Worried about his house? Well, sure. But really worried about Baxter, the 4-year-old hound who was in his crate inside the house.
Hines first called an uncle who lived nearby and asked if he could check on the house, but the uncle had suffered a tragedy of his own, as his son-in-law had been killed by the tornado.
Hines was still absorbing that terrible news when he saw a helicopter-camera shot of his neighborhood on television. He stared at the screen, oriented himself with the neighborhood landmarks, and then felt the pit of his stomach drop.
“I called my wife and said, ‘The house is gone,’” he remembers. “I freaked out. I bought the house brand new three years ago. It was the first house I bought—and we actually had a contract to sell it.”
More on that in a minute.
Michelle was the first family member to make it back to the house, at about 7 that night. The children went to spend the night at a relative’s house, and the damage and roadblocks by local authorities made it difficult for Toby to get back to his neighborhood.
And there was Baxter the beagle. Apparently the collapse of the house had sprung him from his crate, and a neighbor had found him wandering near the rubble of his home. So he wouldn’t wander off, the neighbor had created a makeshift leash and tied him up. Except for a small puncture wound, which a vet looked at later that night, Baxter took a direct hit from a tornado and survived unscathed.
The house did not.


“Most of our stuff was across the street,” Hines says. “My stuff, my neighbors’—there was nothing left. I’ve never seen anything like it before. I mean, you see it on TV…” and his voice fades with the thought. This wasn’t TV; this was his life.

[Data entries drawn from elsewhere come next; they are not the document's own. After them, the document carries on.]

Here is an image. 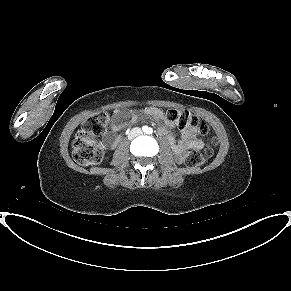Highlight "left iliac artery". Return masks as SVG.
I'll list each match as a JSON object with an SVG mask.
<instances>
[{
    "instance_id": "obj_1",
    "label": "left iliac artery",
    "mask_w": 291,
    "mask_h": 291,
    "mask_svg": "<svg viewBox=\"0 0 291 291\" xmlns=\"http://www.w3.org/2000/svg\"><path fill=\"white\" fill-rule=\"evenodd\" d=\"M152 132H153L152 128H149L148 133L151 134Z\"/></svg>"
}]
</instances>
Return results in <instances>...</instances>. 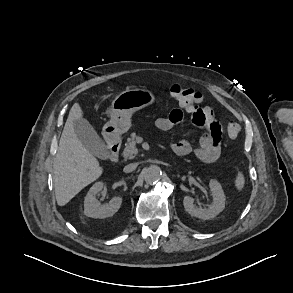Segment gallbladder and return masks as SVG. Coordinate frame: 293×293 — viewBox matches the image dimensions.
Here are the masks:
<instances>
[{
	"mask_svg": "<svg viewBox=\"0 0 293 293\" xmlns=\"http://www.w3.org/2000/svg\"><path fill=\"white\" fill-rule=\"evenodd\" d=\"M73 126L77 138L91 154L100 159L106 158L108 151L104 141L86 119L74 120Z\"/></svg>",
	"mask_w": 293,
	"mask_h": 293,
	"instance_id": "obj_1",
	"label": "gallbladder"
}]
</instances>
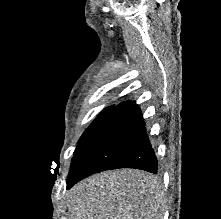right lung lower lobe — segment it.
I'll list each match as a JSON object with an SVG mask.
<instances>
[{
    "mask_svg": "<svg viewBox=\"0 0 221 219\" xmlns=\"http://www.w3.org/2000/svg\"><path fill=\"white\" fill-rule=\"evenodd\" d=\"M74 154L67 189L105 170L136 168L154 174L158 171L142 113L131 101L115 106Z\"/></svg>",
    "mask_w": 221,
    "mask_h": 219,
    "instance_id": "1",
    "label": "right lung lower lobe"
}]
</instances>
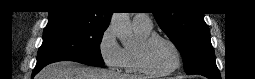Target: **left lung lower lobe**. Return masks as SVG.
Masks as SVG:
<instances>
[{
  "mask_svg": "<svg viewBox=\"0 0 255 79\" xmlns=\"http://www.w3.org/2000/svg\"><path fill=\"white\" fill-rule=\"evenodd\" d=\"M199 75L205 76L209 79H220V73L219 72H201V73H197Z\"/></svg>",
  "mask_w": 255,
  "mask_h": 79,
  "instance_id": "left-lung-lower-lobe-1",
  "label": "left lung lower lobe"
}]
</instances>
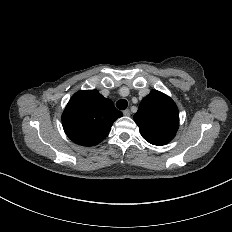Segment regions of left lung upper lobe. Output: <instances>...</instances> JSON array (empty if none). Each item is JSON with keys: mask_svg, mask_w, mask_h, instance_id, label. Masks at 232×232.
Segmentation results:
<instances>
[{"mask_svg": "<svg viewBox=\"0 0 232 232\" xmlns=\"http://www.w3.org/2000/svg\"><path fill=\"white\" fill-rule=\"evenodd\" d=\"M134 120L146 141L161 146L174 138L179 126V112L170 97L152 90L141 101Z\"/></svg>", "mask_w": 232, "mask_h": 232, "instance_id": "5c2ea615", "label": "left lung upper lobe"}]
</instances>
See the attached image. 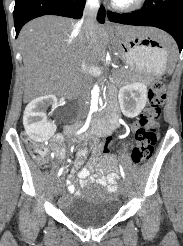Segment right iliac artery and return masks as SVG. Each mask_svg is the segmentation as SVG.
<instances>
[{
	"label": "right iliac artery",
	"instance_id": "right-iliac-artery-1",
	"mask_svg": "<svg viewBox=\"0 0 183 246\" xmlns=\"http://www.w3.org/2000/svg\"><path fill=\"white\" fill-rule=\"evenodd\" d=\"M92 112H93V111H90V112H89L85 125H84L80 130H78V131L76 132V134H80V133L84 132V131L88 128L89 123H90V119H91V114H92ZM62 171H63V168H61V170L59 171L58 176L61 175Z\"/></svg>",
	"mask_w": 183,
	"mask_h": 246
}]
</instances>
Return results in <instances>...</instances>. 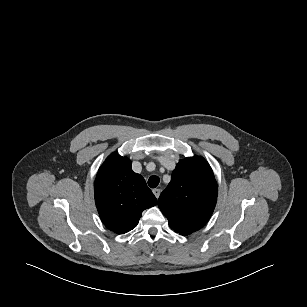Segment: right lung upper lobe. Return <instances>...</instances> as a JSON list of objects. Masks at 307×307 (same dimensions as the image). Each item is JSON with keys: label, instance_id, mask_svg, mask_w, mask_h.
I'll return each instance as SVG.
<instances>
[{"label": "right lung upper lobe", "instance_id": "obj_1", "mask_svg": "<svg viewBox=\"0 0 307 307\" xmlns=\"http://www.w3.org/2000/svg\"><path fill=\"white\" fill-rule=\"evenodd\" d=\"M94 190L102 222L118 234L134 229L142 212L157 204L144 178L132 171L131 161L115 153L99 168Z\"/></svg>", "mask_w": 307, "mask_h": 307}]
</instances>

It was a rough night, the first of many. Michelle and Toby spent that night at Toby’s parents’ house in Gallatin.
“We just held each other and cried,” he says.
“My kids had a hard time understanding it. My daughter wanted to know where her bed was, where her Orlando Bloom posters were.”
There was no good answer, other than “gone.”
But in the midst of those hard days, there was a silver lining of the even worse what-might-have-been: “If that had come through in the middle of the night it would have killed us.”
Beyond the shock of losing his home, tempered with the joy and thankfulness of knowing that his family—including the beagle—was safe, the Hines’ were immediately faced with the mundane, but necessary, task of dealing with insurance.
“We spent two weeks trying to list the contents of the house,” he says. Trying to remember everything was especially difficult.
“If I have one piece of advice, it’s know what’s in your house,” he says. “Videotape everything.”
But with that task behind him, things began moving forward again. The buyer who had already agreed to buy the now-destroyed house agreed to buy the now bare lot and rebuild, so with the proceeds from insurance and the sale of the property, the Hines’ are able to buy a new place.
You may call it a happy ending, and in a way it is, but don’t think it’s a happy ending that was worth the pain of that terrible day and its aftermath.
“I don’t EVER want to go through this again,” Hines says.